* EXERCISE BRIEF *
A word-for-word copy of the entries is the goal; leave out the pictures.
########################################
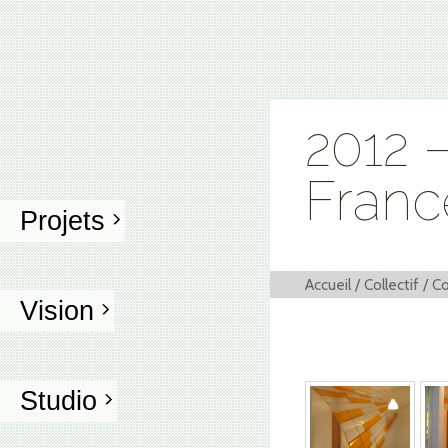
2012 
Franc
Projets
Accueil
/
Collectif
/
Co
Vision
Studio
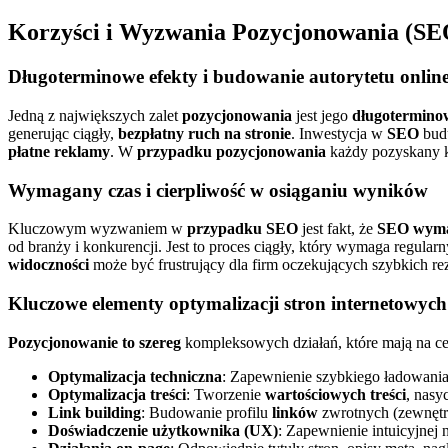
Korzyści i Wyzwania Pozycjonowania (SE
Długoterminowe efekty i budowanie autorytetu onlin
Jedną z największych zalet
pozycjonowania
jest jego
długotermino
generując ciągły,
bezpłatny ruch na stronie
. Inwestycja w
SEO
budu
płatne reklamy
. W
przypadku pozycjonowania
każdy pozyskany kl
Wymagany czas i cierpliwość w osiąganiu wyników
Kluczowym wyzwaniem w
przypadku SEO
jest fakt, że
SEO wyma
od branży i konkurencji. Jest to proces ciągły, który wymaga regular
widoczności
może być frustrujący dla firm oczekujących szybkich re
Kluczowe elementy optymalizacji stron internetowych
Pozycjonowanie to szereg
kompleksowych działań, które mają na c
Optymalizacja techniczna
: Zapewnienie szybkiego ładowania
Optymalizacja treści
: Tworzenie
wartościowych treści
, nas
Link building
: Budowanie profilu
linków
zwrotnych (zewnętrz
Doświadczenie użytkownika (UX)
: Zapewnienie intuicyjnej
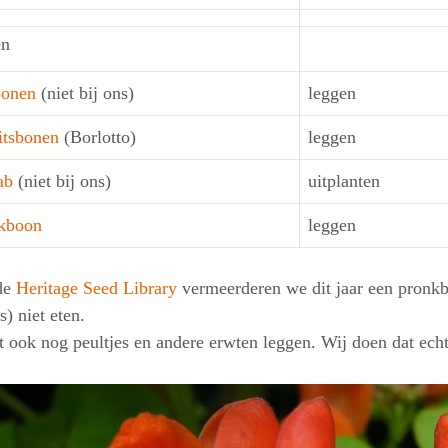
en
bonen
(niet bij ons)
leggen
itsbonen
(Borlotto)
leggen
ab
(niet bij ons)
uitplanten
kboon
leggen
de
Heritage Seed Library
vermeerderen we dit jaar een pronk
s) niet eten.
 ook nog peultjes en andere erwten leggen. Wij doen dat echt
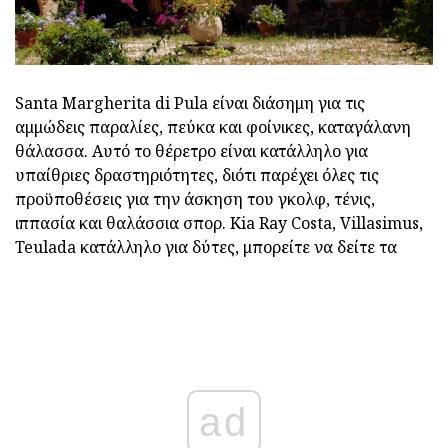
Santa Margherita di Pula είναι διάσημη για τις
αμμώδεις παραλίες, πεύκα και φοίνικες, καταγάλανη
θάλασσα. Αυτό το θέρετρο είναι κατάλληλο για
υπαίθριες δραστηριότητες, διότι παρέχει όλες τις
προϋποθέσεις για την άσκηση του γκολφ, τένις,
ιππασία και θαλάσσια σπορ. Kia Ray Costa, Villasimus,
Teulada κατάλληλο για δύτες, μπορείτε να δείτε τα
ad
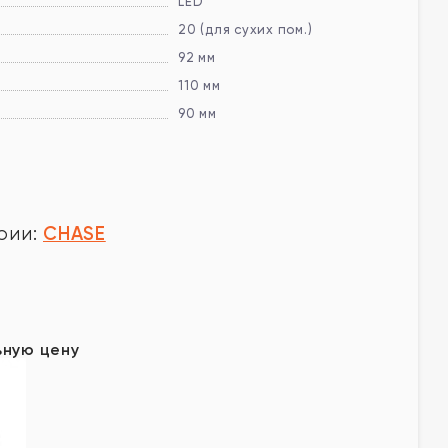
LED
20 (для сухих пом.)
92 мм
110 мм
90 мм
CHASE
рии:
у
ьную цену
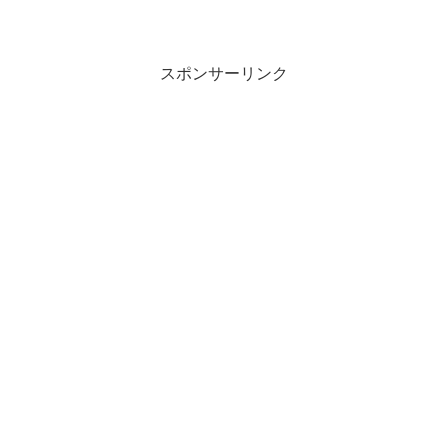
スポンサーリンク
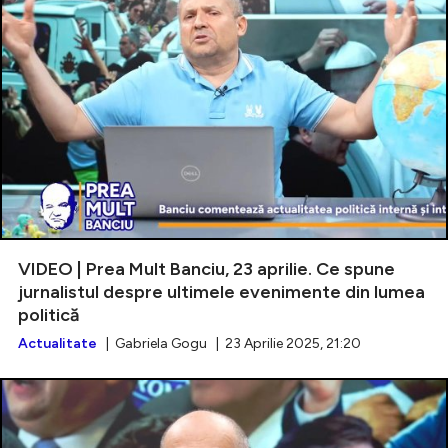
VIDEO | Prea Mult Banciu, 23 aprilie. Ce spune
jurnalistul despre ultimele evenimente din lumea
politică
Actualitate
| Gabriela Gogu | 23 Aprilie 2025, 21:20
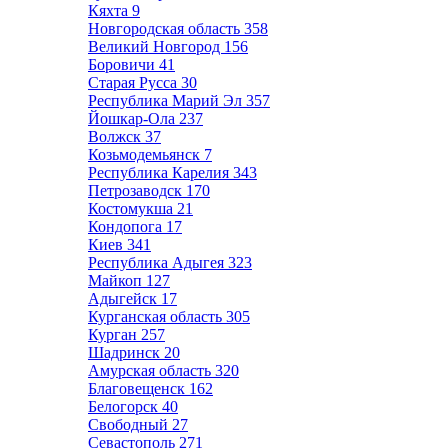
Кяхта
9
Новгородская область
358
Великий Новгород
156
Боровичи
41
Старая Русса
30
Республика Марий Эл
357
Йошкар-Ола
237
Волжск
37
Козьмодемьянск
7
Республика Карелия
343
Петрозаводск
170
Костомукша
21
Кондопога
17
Киев
341
Республика Адыгея
323
Майкоп
127
Адыгейск
17
Курганская область
305
Курган
257
Шадринск
20
Амурская область
320
Благовещенск
162
Белогорск
40
Свободный
27
Севастополь
271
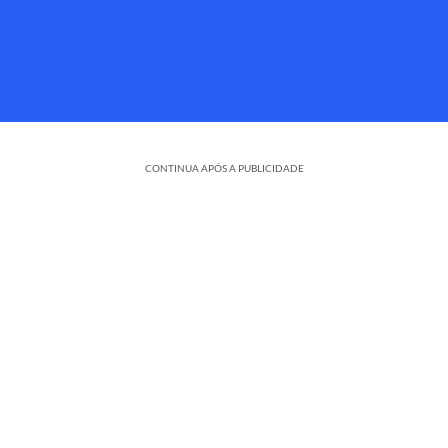
CONTINUA APÓS A PUBLICIDADE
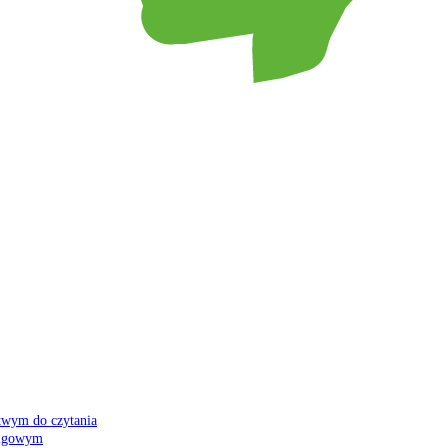
atwym do czytania
 migowym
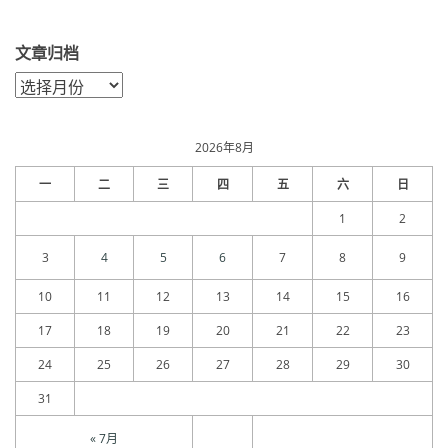
文章归档
文
章
归
档
2026年8月
一
二
三
四
五
六
日
1
2
3
4
5
6
7
8
9
10
11
12
13
14
15
16
17
18
19
20
21
22
23
24
25
26
27
28
29
30
31
« 7月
########################################
* ANSWER SPACE *
2012 
Franc
Projets
Accueil
/
Collectif
/
Co
Vision
Studio
Korzyści i Wyzwania Pozycjonowania (SE
Długoterminowe efekty i budowanie autorytetu onlin
Jedną z największych zalet
pozycjonowania
jest jego
długotermino
generując ciągły,
bezpłatny ruch na stronie
. Inwestycja w
SEO
budu
płatne reklamy
. W
przypadku pozycjonowania
każdy pozyskany kl
Wymagany czas i cierpliwość w osiąganiu wyników
Kluczowym wyzwaniem w
przypadku SEO
jest fakt, że
SEO wyma
od branży i konkurencji. Jest to proces ciągły, który wymaga regular
widoczności
może być frustrujący dla firm oczekujących szybkich re
Kluczowe elementy optymalizacji stron internetowych
Pozycjonowanie to szereg
kompleksowych działań, które mają na c
Optymalizacja techniczna
: Zapewnienie szybkiego ładowania
Optymalizacja treści
: Tworzenie
wartościowych treści
, nas
Link building
: Budowanie profilu
linków
zwrotnych (zewnętrz
Doświadczenie użytkownika (UX)
: Zapewnienie intuicyjnej
en
bonen
(niet bij ons)
leggen
itsbonen
(Borlotto)
leggen
ab
(niet bij ons)
uitplanten
kboon
leggen
de
Heritage Seed Library
vermeerderen we dit jaar een pronk
s) niet eten.
 ook nog peultjes en andere erwten leggen. Wij doen dat echt
Santa Margherita di Pula είναι διάσημη για τις
αμμώδεις παραλίες, πεύκα και φοίνικες, καταγάλανη
θάλασσα. Αυτό το θέρετρο είναι κατάλληλο για
υπαίθριες δραστηριότητες, διότι παρέχει όλες τις
προϋποθέσεις για την άσκηση του γκολφ, τένις,
ιππασία και θαλάσσια σπορ. Kia Ray Costa, Villasimus,
Teulada κατάλληλο για δύτες, μπορείτε να δείτε τα
ad
LED
20 (для сухих пом.)
92 мм
110 мм
90 мм
CHASE
рии:
у
ьную цену
スポンサーリンク
VIDEO | Prea Mult Banciu, 23 aprilie. Ce spune
jurnalistul despre ultimele evenimente din lumea
politică
Actualitate
| Gabriela Gogu | 23 Aprilie 2025, 21:20
Кяхта
9
Новгородская область
358
Великий Новгород
156
Боровичи
41
Старая Русса
30
Республика Марий Эл
357
Йошкар-Ола
237
Волжск
37
Козьмодемьянск
7
Республика Карелия
343
Петрозаводск
170
Костомукша
21
Кондопога
17
Киев
341
Республика Адыгея
323
Майкоп
127
Адыгейск
17
Курганская область
305
Курган
257
Шадринск
20
Амурская область
320
Благовещенск
162
Белогорск
40
Свободный
27
Севастополь
271
CONTINUA APÓS A PUBLICIDADE
atwym do czytania
 migowym
文章归档
文
章
归
档
2026年8月
一
二
三
四
五
六
日
1
2
3
4
5
6
7
8
9
10
11
12
13
14
15
16
17
18
19
20
21
22
23
24
25
26
27
28
29
30
31
« 7月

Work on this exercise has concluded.